ABOUT THIS TASK:
Search the entries below. Return every line that has "documented" in it.
Segment Open
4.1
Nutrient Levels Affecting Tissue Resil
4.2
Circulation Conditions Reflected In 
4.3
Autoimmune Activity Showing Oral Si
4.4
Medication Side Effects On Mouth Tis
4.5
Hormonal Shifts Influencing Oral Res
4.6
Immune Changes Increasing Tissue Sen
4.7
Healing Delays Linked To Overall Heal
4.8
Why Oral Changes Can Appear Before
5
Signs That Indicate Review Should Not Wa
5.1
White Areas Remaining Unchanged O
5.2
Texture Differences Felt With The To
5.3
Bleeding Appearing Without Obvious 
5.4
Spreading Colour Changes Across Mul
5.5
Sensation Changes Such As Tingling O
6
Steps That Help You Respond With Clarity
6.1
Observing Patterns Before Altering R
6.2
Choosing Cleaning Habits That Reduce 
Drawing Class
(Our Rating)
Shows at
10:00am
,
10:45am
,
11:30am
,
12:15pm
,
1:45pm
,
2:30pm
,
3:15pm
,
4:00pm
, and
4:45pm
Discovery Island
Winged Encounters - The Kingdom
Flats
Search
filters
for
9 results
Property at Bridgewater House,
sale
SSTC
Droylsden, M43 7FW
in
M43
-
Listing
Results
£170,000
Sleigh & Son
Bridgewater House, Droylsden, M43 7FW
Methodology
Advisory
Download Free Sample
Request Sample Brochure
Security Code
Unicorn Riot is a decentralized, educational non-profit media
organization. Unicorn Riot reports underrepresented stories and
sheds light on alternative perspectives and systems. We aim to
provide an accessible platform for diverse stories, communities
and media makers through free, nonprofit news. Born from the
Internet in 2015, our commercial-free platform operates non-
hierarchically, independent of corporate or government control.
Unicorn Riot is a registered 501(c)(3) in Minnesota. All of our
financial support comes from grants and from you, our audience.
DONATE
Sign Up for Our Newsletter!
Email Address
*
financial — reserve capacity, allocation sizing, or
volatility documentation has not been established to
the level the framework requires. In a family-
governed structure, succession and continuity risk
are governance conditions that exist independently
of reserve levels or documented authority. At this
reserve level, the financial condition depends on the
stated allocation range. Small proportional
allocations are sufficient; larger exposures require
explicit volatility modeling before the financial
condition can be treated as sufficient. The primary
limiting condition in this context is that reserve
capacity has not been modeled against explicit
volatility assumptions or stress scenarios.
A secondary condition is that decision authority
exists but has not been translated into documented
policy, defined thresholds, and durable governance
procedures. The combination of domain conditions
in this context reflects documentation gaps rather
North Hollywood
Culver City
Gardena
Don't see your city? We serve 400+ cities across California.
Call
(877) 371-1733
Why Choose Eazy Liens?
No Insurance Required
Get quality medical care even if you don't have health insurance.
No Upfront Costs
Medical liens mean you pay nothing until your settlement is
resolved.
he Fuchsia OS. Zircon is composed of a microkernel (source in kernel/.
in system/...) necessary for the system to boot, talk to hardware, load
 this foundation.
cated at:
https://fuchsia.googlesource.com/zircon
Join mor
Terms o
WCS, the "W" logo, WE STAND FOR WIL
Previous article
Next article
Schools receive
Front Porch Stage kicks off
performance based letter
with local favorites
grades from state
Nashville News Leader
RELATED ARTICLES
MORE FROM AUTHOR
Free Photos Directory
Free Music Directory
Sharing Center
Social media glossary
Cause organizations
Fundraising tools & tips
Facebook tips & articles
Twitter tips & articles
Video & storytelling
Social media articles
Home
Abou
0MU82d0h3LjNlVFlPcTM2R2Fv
Segment Closed
PROBLEM SOLUTION:
of reserve levels or documented authority. At this
exists but has not been translated into documented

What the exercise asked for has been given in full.